LLMs: The Missing Compiler for Unix Tools

Most of my data engineering work begins with a collection of scripts stitched together by a Makefile and a README.md to act as a documentation logbook.

The Makefile is a collection of targets that use psql, python3 -c (Python program passed in as string instead of a file), jq, curl, and some of the more popular GNU Core Utils, such cat, head, join, sort and xargs. Nothing fancy, really.

More often than not, this first iteration ends up being the final implementation, too. What starts as a quick prototype often solidifies into the actual pipeline simply because it works well enough, and there’s little incentive to rewrite it.

After years of following this pattern, I’ve built up my toolbox of go-to scripts and make targets. Whenever I join a new project, I can hit the ground running without getting bogged down by the usual bureaucracy or tooling setup. That kind of overhead is common when switching between freelancing gigs, but having a personal toolkit helps me skip straight to the work that matters.

One doesn’t have to know the advanced features of an underlying tool to be productive. I mean, I know what sed does and I can spot use cases for it. But I never managed to learn Regular Expressions properly—whatever “properly” means. I never became an awk expert either; I understand how it works generally, I can spot when it’s useful, and there are a handful of recipes I’ve memorized and can use. But I wouldn’t say I can program in awk like I can in Python. I often opt for a python3 -c approach, with a full 20-line Python script piped through xargs instead.

When I want expressivity and have a Postgres instance available, I can push a lot of logic into an SQL query and run it through psql—not to query data, but to use an SQL function (e.g., generate_series to generate time ranges).

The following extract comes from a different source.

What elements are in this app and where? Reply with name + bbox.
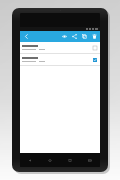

There are so many data pipelines out in the wild that I’ve refactored into this shape. I can hear the argument about readability and obfuscation, one-liners, and so on. But in the grand scheme of things, I’ve found that if one is careful enough, diligent enough, and embraces the declarative nature of make, things can be kept tidy for years to come. I won’t get into that, though.

The main problem with this approach has always been that these tools are deceptively tricky to get right—especially their syntax. Unix tools are indeed powerful but can become obscure and intimidating for newcomers. For example, once you start combining make variables and Bash variables, things quickly get out of hand. It doesn’t take long before you’re riding the insanity express—with no brakes and no clear way off.

However, today, LLMs have rendered scripting a commodity. What used to require a mix of tribal knowledge, geek culture, and years of experience is suddenly just a prompt away. The barrier is no longer mastering syntax—it’s simply knowing that a tool exists and roughly what it does. With that, the LLM fills in the rest, making the Unix philosophy more accessible and composable than ever.

Pointing the LLM to a specific tool can make a huge difference. Suppose your raw data exists in two tables in two different databases, and you want to “join” them. If you ask how to do it by talking about SQL and databases, it may start suggesting foreign data wrappers, Presto, or some fancy multi-database execution engine. But if you explicitly tell it to use diff, it will get the idea.

To that extent, it wouldn’t be a reach to say that LLMs can act as a powerful compiler of turning an almost natural language description of data workflows, albeit through a Makefile into an executable of simple Unix tools.

Try it in your next data engineering project: Describe your project scenario in a README.md, sketch a Makefile with some basic variables and targets , and ask an LLM to fill in the actual implementation.